THE TASK:
Return the records that follow unaltered. Omit every picture.

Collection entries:
+++
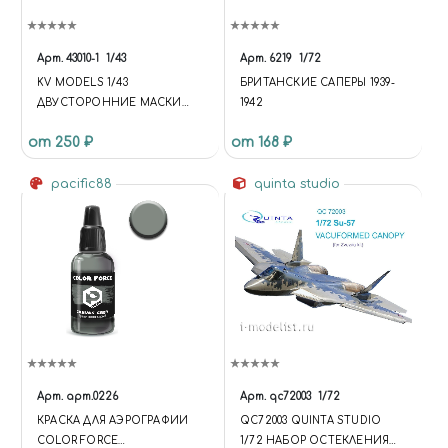
Арт.
43010-1
1/43
Арт.
6219
1/72
KV MODELS 1/43
БРИТАНСКИЕ САПЕРЫ 1939-
ДВУСТОРОННИЕ МАСКИ
1942
ДЛЯ T-100
от 250 ₽
от 168 ₽
pacific88
quinta studio
Арт.
арт.0226
Арт.
qc72003
1/72
КРАСКА ДЛЯ АЭРОГРАФИИ
QC72003 QUINTA STUDIO
COLOR FORCE
1/72 НАБОР ОСТЕКЛЕНИЯ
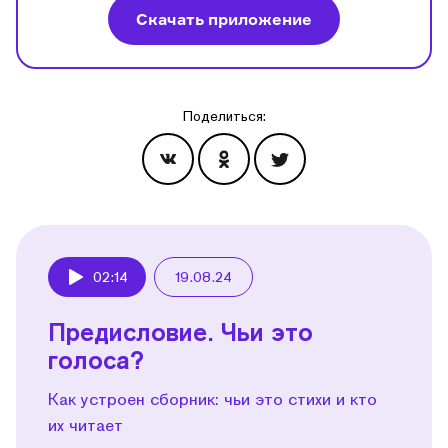
Скачать приложение
Поделиться:
Эпизоды
02:14
19.08.24
Play
Предисловие. Чьи это
голоса?
Как устроен сборник: чьи это стихи и кто
их читает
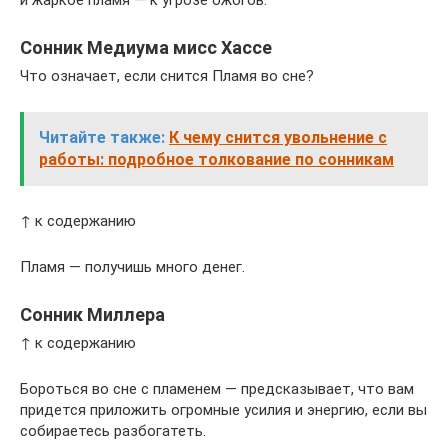
и жаркое пламя — к угрозе ожогов.
Сонник Медиума мисс Хассе
Что означает, если снится Пламя во сне?
Читайте также:
К чему снится увольнение с
работы: подробное толкование по сонникам
↑ к содержанию
Пламя — получишь много денег.
Сонник Миллера
↑ к содержанию
Бороться во сне с пламенем — предсказывает, что вам
придется приложить огромные усилия и энергию, если вы
собираетесь разбогатеть.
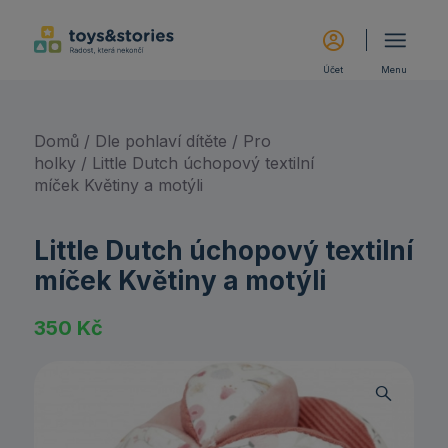
Účet
Menu
Domů
/
Dle pohlaví dítěte
/
Pro
holky
/ Little Dutch úchopový textilní
míček Květiny a motýli
Little Dutch úchopový textilní
míček Květiny a motýli
350
Kč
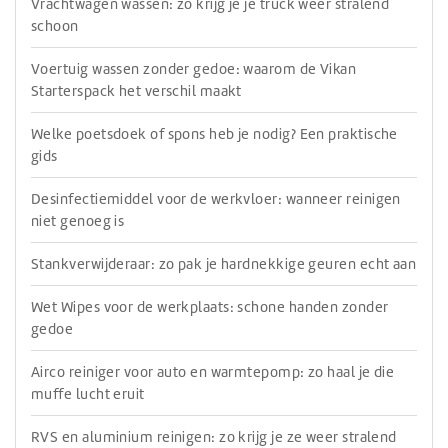
Vrachtwagen wassen: zo krijg je je truck weer stralend
schoon
Voertuig wassen zonder gedoe: waarom de Vikan
Starterspack het verschil maakt
Welke poetsdoek of spons heb je nodig? Een praktische
gids
Desinfectiemiddel voor de werkvloer: wanneer reinigen
niet genoeg is
Stankverwijderaar: zo pak je hardnekkige geuren echt aan
Wet Wipes voor de werkplaats: schone handen zonder
gedoe
Airco reiniger voor auto en warmtepomp: zo haal je die
muffe lucht eruit
RVS en aluminium reinigen: zo krijg je ze weer stralend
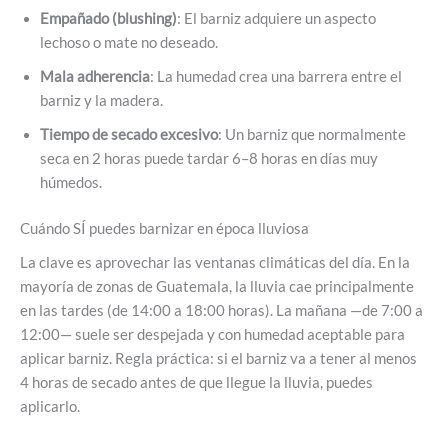
Empañado (blushing)
: El barniz adquiere un aspecto
lechoso o mate no deseado.
Mala adherencia
: La humedad crea una barrera entre el
barniz y la madera.
Tiempo de secado excesivo
: Un barniz que normalmente
seca en 2 horas puede tardar 6–8 horas en días muy
húmedos.
Cuándo SÍ puedes barnizar en época lluviosa
La clave es aprovechar las ventanas climáticas del día. En la
mayoría de zonas de Guatemala, la lluvia cae principalmente
en las tardes (de 14:00 a 18:00 horas). La mañana —de 7:00 a
12:00— suele ser despejada y con humedad aceptable para
aplicar barniz. Regla práctica: si el barniz va a tener al menos
4 horas de secado antes de que llegue la lluvia, puedes
aplicarlo.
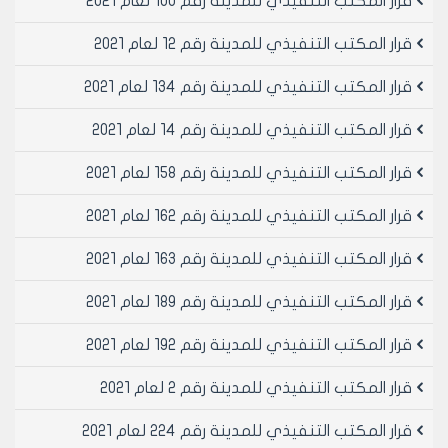
قرار المكتب التنفيذي للمدينة رقم 100 لعام 2021
رئيس المكتب التنفيذي لمجلس مدينة
حلب
قرار المكتب التنفيذي للمدينة رقم 12 لعام 2021
المهندس بسام بيروتي
قرار المكتب التنفيذي للمدينة رقم 134 لعام 2021
قرار المكتب التنفيذي للمدينة رقم 14 لعام 2021
قرار المكتب التنفيذي للمدينة رقم 158 لعام 2021
قرار المكتب التنفيذي للمدينة رقم 162 لعام 2021
قرار المكتب التنفيذي للمدينة رقم 163 لعام 2021
قرار المكتب التنفيذي للمدينة رقم 189 لعام 2021
قرار المكتب التنفيذي للمدينة رقم 192 لعام 2021
قرار المكتب التنفيذي للمدينة رقم 2 لعام 2021
قرار المكتب التنفيذي للمدينة رقم 224 لعام 2021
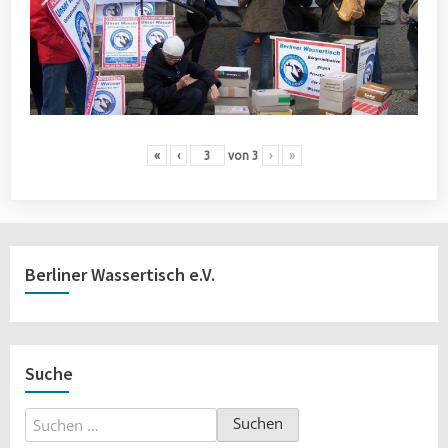
«
‹
von
3
›
»
Berliner Wassertisch e.V.
Suche
Suchen
nach:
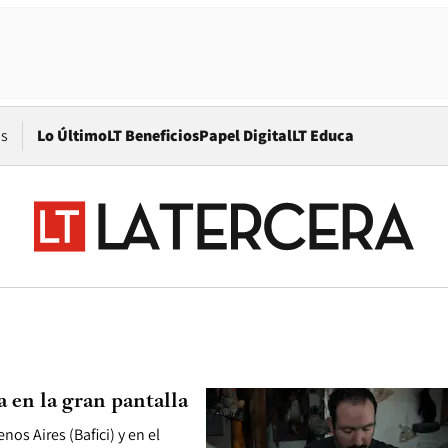
Opens in new window
os
Lo Último
LT Beneficios
Papel Digital
LT Educa
a en la gran pantalla
os Aires (Bafici) y en el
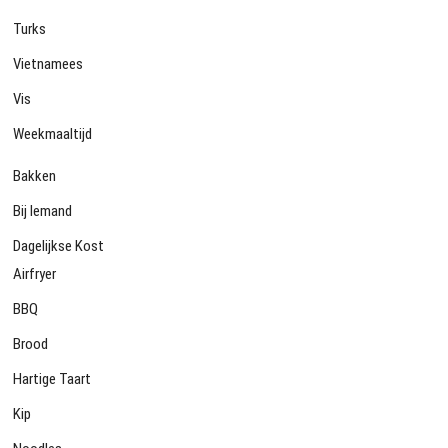
Turks
Vietnamees
Vis
Weekmaaltijd
Bakken
Bij Iemand
Dagelijkse Kost
Airfryer
BBQ
Brood
Hartige Taart
Kip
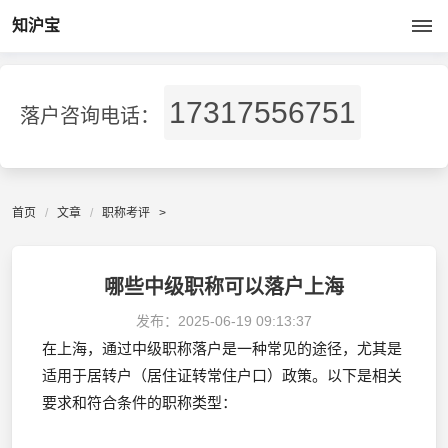
知沪宝
17317556751
落户咨询电话：
首页
文章
职称考评
>
哪些中级职称可以落户上海
发布：
2025-06-19 09:13:37
在上海，通过中级职称落户是一种常见的途径，尤其是
适用于居转户（居住证转常住户口）政策。以下是相关
要求和符合条件的职称类型：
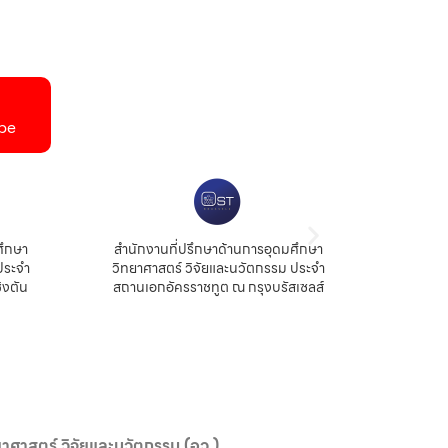
be
ศึกษา
สำนักงานที่ปรึกษาด้านการอุดมศึกษา
สำนัก
ประจำ
วิทยาศาสตร์ วิจัยและนวัตกรรม ประจำ
สถ
ิงตัน
สถานเอกอัครราชทูต ณ กรุงบรัสเซลส์
าศาสตร์ วิจัยและนวัตกรรม (อว.)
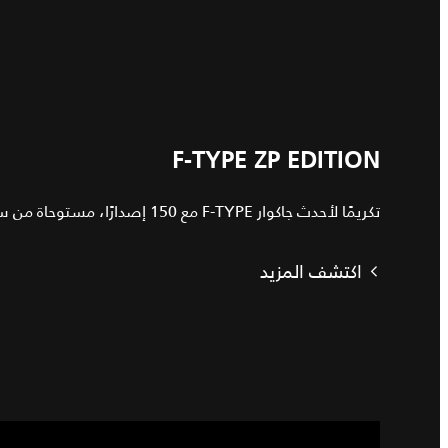
F-TYPE ZP EDITION
تكريمًا لأحدث جاكوار F-TYPE مع 150 إصدارًا، مستوحاة من سلسلة عريقة من سيارات السباق.
اكتشف المزيد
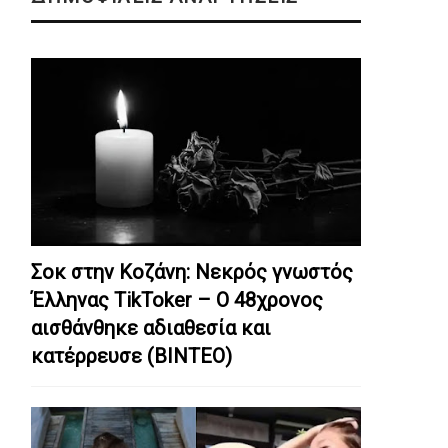
Σοκ στην Κοζάνη: Nεκρός γνωστός
Έλληνας TikToker – Ο 48χρονος
αισθάνθηκε αδιαθεσία και
κατέρρευσε (ΒΙΝΤΕΟ)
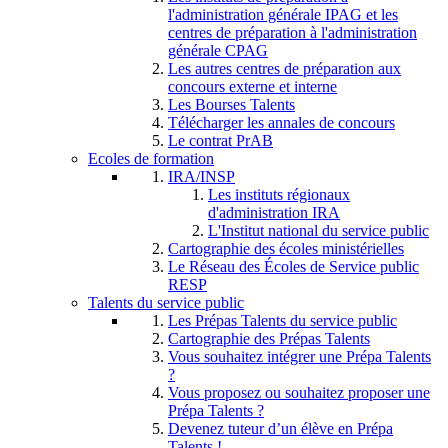
l'administration générale IPAG et les
centres de préparation à l'administration
générale CPAG
Les autres centres de préparation aux
concours externe et interne
Les Bourses Talents
Télécharger les annales de concours
Le contrat PrAB
Ecoles de formation
IRA/INSP
Les instituts régionaux
d'administration IRA
L'Institut national du service public
Cartographie des écoles ministérielles
Le Réseau des Écoles de Service public
RESP
Talents du service public
Les Prépas Talents du service public
Cartographie des Prépas Talents
Vous souhaitez intégrer une Prépa Talents
?
Vous proposez ou souhaitez proposer une
Prépa Talents ?
Devenez tuteur d’un élève en Prépa
Talents !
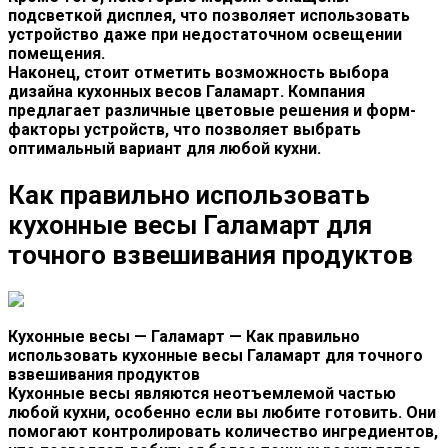
подсветкой дисплея, что позволяет использовать
устройство даже при недостаточном освещении
помещения.
Наконец, стоит отметить возможность выбора
дизайна кухонных весов Галамарт. Компания
предлагает различные цветовые решения и форм-
факторы устройств, что позволяет выбрать
оптимальный вариант для любой кухни.
Как правильно использовать
кухонные весы Галамарт для
точного взвешивания продуктов
Кухонные весы — Галамарт — Как правильно
использовать кухонные весы Галамарт для точного
взвешивания продуктов
Кухонные весы являются неотъемлемой частью
любой кухни, особенно если вы любите готовить. Они
помогают контролировать количество ингредиентов,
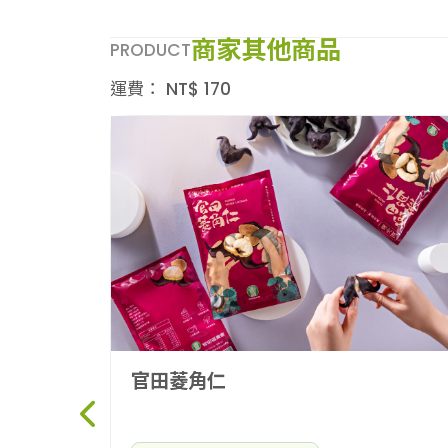
商家其他商品
PRODUCT
運費：
NT$
170
官田菱角仁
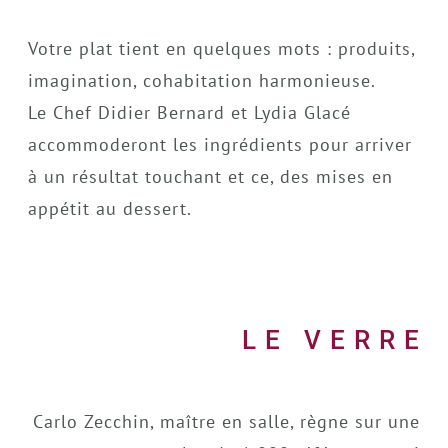
Votre plat tient en quelques mots : produits,
imagination, cohabitation harmonieuse.
Le Chef Didier Bernard et Lydia Glacé
accommoderont les ingrédients pour arriver
à un résultat touchant et ce, des mises en
appétit au dessert.
LE VERRE
Carlo Zecchin, maître en salle, règne sur une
+++
EXPECTED ANSWER:
Арт.
43010-1
1/43
Арт.
6219
1/72
KV MODELS 1/43
БРИТАНСКИЕ САПЕРЫ 1939-
ДВУСТОРОННИЕ МАСКИ
1942
ДЛЯ T-100
от 250 ₽
от 168 ₽
pacific88
quinta studio
Арт.
арт.0226
Арт.
qc72003
1/72
КРАСКА ДЛЯ АЭРОГРАФИИ
QC72003 QUINTA STUDIO
COLOR FORCE
1/72 НАБОР ОСТЕКЛЕНИЯ
Скачать приложение
Поделиться:
Эпизоды
02:14
19.08.24
Play
Предисловие. Чьи это
голоса?
Как устроен сборник: чьи это стихи и кто
их читает
и жаркое пламя — к угрозе ожогов.
Сонник Медиума мисс Хассе
Что означает, если снится Пламя во сне?
Читайте также:
К чему снится увольнение с
работы: подробное толкование по сонникам
↑ к содержанию
Пламя — получишь много денег.
Сонник Миллера
↑ к содержанию
Бороться во сне с пламенем — предсказывает, что вам
придется приложить огромные усилия и энергию, если вы
собираетесь разбогатеть.
Účet
Menu
Domů
/
Dle pohlaví dítěte
/
Pro
holky
/ Little Dutch úchopový textilní
míček Květiny a motýli
Little Dutch úchopový textilní
míček Květiny a motýli
350
Kč
Vrachtwagen wassen: zo krijg je je truck weer stralend
schoon
Voertuig wassen zonder gedoe: waarom de Vikan
Starterspack het verschil maakt
Welke poetsdoek of spons heb je nodig? Een praktische
gids
Desinfectiemiddel voor de werkvloer: wanneer reinigen
niet genoeg is
Stankverwijderaar: zo pak je hardnekkige geuren echt aan
Wet Wipes voor de werkplaats: schone handen zonder
gedoe
Airco reiniger voor auto en warmtepomp: zo haal je die
muffe lucht eruit
RVS en aluminium reinigen: zo krijg je ze weer stralend
Empañado (blushing)
: El barniz adquiere un aspecto
lechoso o mate no deseado.
Mala adherencia
: La humedad crea una barrera entre el
barniz y la madera.
Tiempo de secado excesivo
: Un barniz que normalmente
seca en 2 horas puede tardar 6–8 horas en días muy
húmedos.
Cuándo SÍ puedes barnizar en época lluviosa
La clave es aprovechar las ventanas climáticas del día. En la
mayoría de zonas de Guatemala, la lluvia cae principalmente
en las tardes (de 14:00 a 18:00 horas). La mañana —de 7:00 a
12:00— suele ser despejada y con humedad aceptable para
aplicar barniz. Regla práctica: si el barniz va a tener al menos
4 horas de secado antes de que llegue la lluvia, puedes
aplicarlo.
قرار المكتب التنفيذي للمدينة رقم 100 لعام 2021
رئيس المكتب التنفيذي لمجلس مدينة
حلب
قرار المكتب التنفيذي للمدينة رقم 12 لعام 2021
المهندس بسام بيروتي
قرار المكتب التنفيذي للمدينة رقم 134 لعام 2021
قرار المكتب التنفيذي للمدينة رقم 14 لعام 2021
قرار المكتب التنفيذي للمدينة رقم 158 لعام 2021
قرار المكتب التنفيذي للمدينة رقم 162 لعام 2021
قرار المكتب التنفيذي للمدينة رقم 163 لعام 2021
قرار المكتب التنفيذي للمدينة رقم 189 لعام 2021
قرار المكتب التنفيذي للمدينة رقم 192 لعام 2021
قرار المكتب التنفيذي للمدينة رقم 2 لعام 2021
قرار المكتب التنفيذي للمدينة رقم 224 لعام 2021
«
‹
von
3
›
»
Berliner Wassertisch e.V.
Suche
Suchen
nach:
Opens in new window
os
Lo Último
LT Beneficios
Papel Digital
LT Educa
a en la gran pantalla
os Aires (Bafici) y en el
Turks
Vietnamees
Vis
Weekmaaltijd
Bakken
Bij Iemand
Dagelijkse Kost
Airfryer
BBQ
Brood
Hartige Taart
Kip
知沪宝
17317556751
落户咨询电话：
首页
文章
职称考评
>
哪些中级职称可以落户上海
发布：
2025-06-19 09:13:37
在上海，通过中级职称落户是一种常见的途径，尤其是
适用于居转户（居住证转常住户口）政策。以下是相关
要求和符合条件的职称类型：
be
ศึกษา
สำนักงานที่ปรึกษาด้านการอุดมศึกษา
สำนัก
ประจำ
วิทยาศาสตร์ วิจัยและนวัตกรรม ประจำ
สถ
ิงตัน
สถานเอกอัครราชทูต ณ กรุงบรัสเซลส์
าศาสตร์ วิจัยและนวัตกรรม (อว.)
F-TYPE ZP EDITION
تكريمًا لأحدث جاكوار F-TYPE مع 150 إصدارًا، مستوحاة من سلسلة عريقة من سيارات السباق.
اكتشف المزيد
Σοκ στην Κοζάνη: Nεκρός γνωστός
Έλληνας TikToker – Ο 48χρονος
αισθάνθηκε αδιαθεσία και
κατέρρευσε (ΒΙΝΤΕΟ)
l'administration générale IPAG et les
centres de préparation à l'administration
générale CPAG
Les autres centres de préparation aux
concours externe et interne
Les Bourses Talents
Télécharger les annales de concours
Le contrat PrAB
Ecoles de formation
IRA/INSP
Les instituts régionaux
d'administration IRA
L'Institut national du service public
Cartographie des écoles ministérielles
Le Réseau des Écoles de Service public
RESP
Talents du service public
Les Prépas Talents du service public
Cartographie des Prépas Talents
Vous souhaitez intégrer une Prépa Talents
?
Vous proposez ou souhaitez proposer une
Prépa Talents ?
Devenez tuteur d’un élève en Prépa
Talents !
подсветкой дисплея, что позволяет использовать
устройство даже при недостаточном освещении
помещения.
Наконец, стоит отметить возможность выбора
дизайна кухонных весов Галамарт. Компания
предлагает различные цветовые решения и форм-
факторы устройств, что позволяет выбрать
оптимальный вариант для любой кухни.
Как правильно использовать
кухонные весы Галамарт для
точного взвешивания продуктов
Кухонные весы — Галамарт — Как правильно
использовать кухонные весы Галамарт для точного
взвешивания продуктов
Кухонные весы являются неотъемлемой частью
любой кухни, особенно если вы любите готовить. Они
помогают контролировать количество ингредиентов,
商家其他商品
PRODUCT
運費：
NT$
170
官田菱角仁
Votre plat tient en quelques mots : produits,
imagination, cohabitation harmonieuse.
Le Chef Didier Bernard et Lydia Glacé
accommoderont les ingrédients pour arriver
à un résultat touchant et ce, des mises en
appétit au dessert.
LE VERRE
Carlo Zecchin, maître en salle, règne sur une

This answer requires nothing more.